[Stored data entries]
::::::
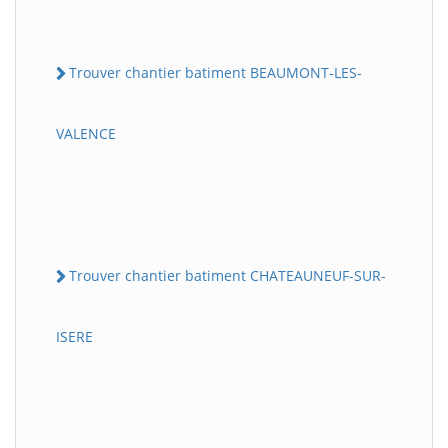
Trouver chantier batiment BEAUMONT-LES-
VALENCE
Trouver chantier batiment CHATEAUNEUF-SUR-
ISERE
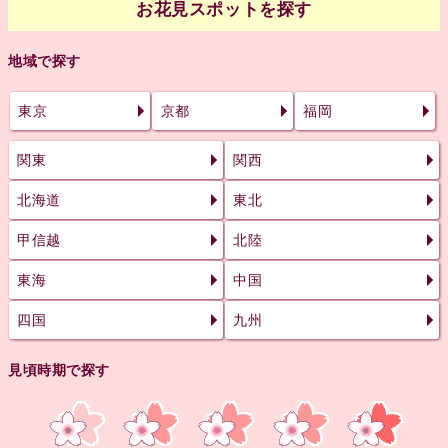
お花見スポットを探す
地域で探す
東京
京都
福岡
関東
関西
北海道
東北
甲信越
北陸
東海
中国
四国
九州
見頃時期で探す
::::::
**Your instructions**
The lines above that hold the word "chantier" should be found and copied out.

**Solution to this task**
Trouver chantier batiment BEAUMONT-LES-
Trouver chantier batiment CHATEAUNEUF-SUR-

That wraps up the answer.